Virology and immunology of gene therapy, or virology and immunology of high MOI infection with defective viruses

“All authors in this volume are realists – you will not find them talking about fictitious things. But one has to exercise caution because as with all discussions about reality, it always pays to be aware of my sixth law of thermodynamics, never falsified: things aren't as they seem”

Joel Cracraft

In “Species concepts in theoretical and applied biology: a systematic debate with consequences”; In: Species Concepts and phylogenetic theory. A Debate (Eds. Quentin D. Wheeler and R. Meier) Columbia University Press, NY, 2000, p. 3–14

The conversion of pathogenic viruses into vectors for therapeutic genes is avowedly a simple idea. Any virus is a potential vector for gene delivery if two simple maneuvers can be completed: the elimination of virus replication (or, its capacity to cause disease), and the insertion of a gene of interest (or, its capacity to deliver a therapeutic gene).¹

These two maneuvers have now been accomplished for many viruses, both in experimental paradigms and in clinical trials. However, one impediment remains to be overcome: the immune system. The innate and adaptive arms of the immune systems have evolved over millions of years to detect miniscule quantities of foreign agents within the body. Work during the last 5 years has even highlighted that initial viral interactions with membrane receptors signals their presence to the about-to-be-infected cells.^2,3,4 As a consequence, virions impaired for entry into cells and subsequent target cell transduction can still stimulate proinflammatory intracellular signaling cascades and the priming of adaptive immune responses.

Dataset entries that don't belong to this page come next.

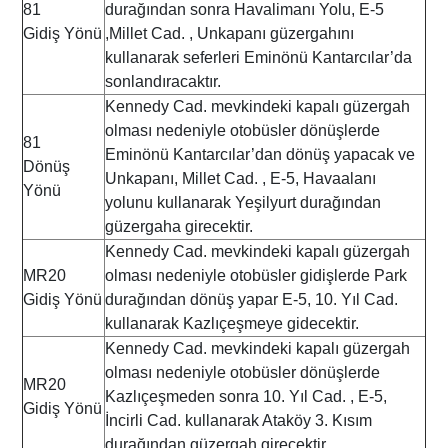
81
durağından sonra Havalimanı Yolu, E-5
Gidiş Yönü
,Millet Cad. , Unkapanı güzergahını
kullanarak seferleri Eminönü Kantarcılar’da
sonlandıracaktır.
Kennedy Cad. mevkindeki kapalı güzergah
olması nedeniyle otobüsler dönüşlerde
81
Eminönü Kantarcılar’dan dönüş yapacak ve
Dönüş
Unkapanı, Millet Cad. , E-5, Havaalanı
Yönü
yolunu kullanarak Yeşilyurt durağından
güzergaha girecektir.
Kennedy Cad. mevkindeki kapalı güzergah
MR20
olması nedeniyle otobüsler gidişlerde Park
Gidiş Yönü
durağından dönüş yapar E-5, 10. Yıl Cad.
kullanarak Kazlıçeşmeye gidecektir.
Kennedy Cad. mevkindeki kapalı güzergah
olması nedeniyle otobüsler dönüşlerde
MR20
Kazlıçeşmeden sonra 10. Yıl Cad. , E-5,
Gidiş Yönü
İncirli Cad. kullanarak Ataköy 3. Kısım
durağından güzergah girecektir.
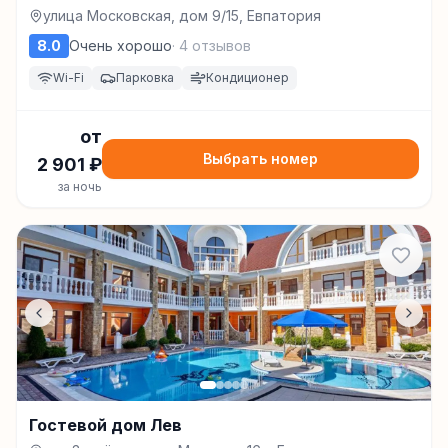
улица Московская, дом 9/15, Евпатория
8.0
Очень хорошо
·
4
отзывов
Wi-Fi
Парковка
Кондиционер
от
Выбрать номер
2 901
₽
за ночь
Гостевой дом Лев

The challenges imposed by all arms of immune surveillance have stimulated further improvements in viral vectors, beyond the elimination of virus replication and encoding of transgenes. Advanced vector systems available are derived from viral genomes that have been deleted of all sequences encoding viral proteins. The only viral nucleic acid remaining represents sequences required for genome replication and packaging into virions.^5,6 Further, capsids have been engineered to reduce viron binding to endogenous viral receptors, and to retarget infection of predetermined cell types.⁷ Transcriptional regulatory systems facilitate directed expression of transgenes in a cell-type-specific fashion.⁸ In some instances, immunogenicity of the transgene product itself can be reduced.

However, compared to the low amount of infecting virions required to establish a normal viral infection, nonreplicating viral vector virions must be delivered in substantially higher quantity to achieve significant levels of therapeutic gene expression. Thus, even though these vectors encode no viral proteins, large numbers of viral capsid proteins enter the cell. In addition, even if the immune system does not respond normally to an endogenously expressed protein, its de novo expression from a viral vector in a novel cell type could lead to an immune response perhaps due to different processing of the therapeutic protein that may make available novel antigenic epitopes, which, in combination with vector-induced inflammation, could lead to an immune response.

An understanding of the quantity and quality of immune responses against viral vectors will pave the way toward novel approaches to overcome this last barrier so that efficient, effective, and safe gene transfer can be achieved in the clinic.

This special issue of gene therapy, immune responses to viral vectors, explores the problems posed by the immune system. Especially, this issue surveys the inflammatory and immune responses to HSV-1 vectors,⁵ AAV-vectors,^9,10 adenovirus vectors,^6,9,11 and further investigates how different arms of the immune response affect both replication-defective^5,6,9 and replication-competent vectors.^5,12,13 Of further importance to the field, this issue explores how inflammatory and immune responses will vary, even for the same vector, depending on the target organ being injected and transduced.^6,11,13

Thus, this special issue examines immune responses to vectors infecting different tissues, that is, muscle,⁹ liver,¹⁰ eye,¹¹ and brain.⁶ Main themes of this issue include early inflammatory responses and signaling pathways activated by viral vectors;⁴ how viral vectors stimulate the release of inflammatory mediators, cytokines, and chemokines;¹³ how the inflammatory response elicited depends on vector components (eg viral capsids, transgenes, marker genes), viral vector dose, site of injection, tissue injected, and cells transduced;^4,6,9 how different vectors encoding a similar transgene, but injected into different tissues, can stimulate very different types of immune responses;⁹ the mechanisms by which the innate and/or adaptive arm of the immune response can inhibit transgene expression (or eliminate transduced cells).^6,12,13 Clinical immune responses have not been discussed, since they were reviewed (at least those concerning adenoviral vectors) in detail elsewhere.¹⁴

While the astute reader will find no quick answers on how to ‘get away with it’, that is, forgetting the immune response continues to impose a major theoretical and practical hurdle to the safe implementation of clinical gene therapy, the goal is to share with the larger gene therapy community, the possibility that by understanding the molecular and cellular mechanisms underlying the activation of immune responses by viral vectors, and the elucidation of the pathways by which activated arms of the inflammatory and immune pathways interact with transduced cells, the field will be on the high ground to design better and safer vectors, and implement more effective and compelling clinical trials.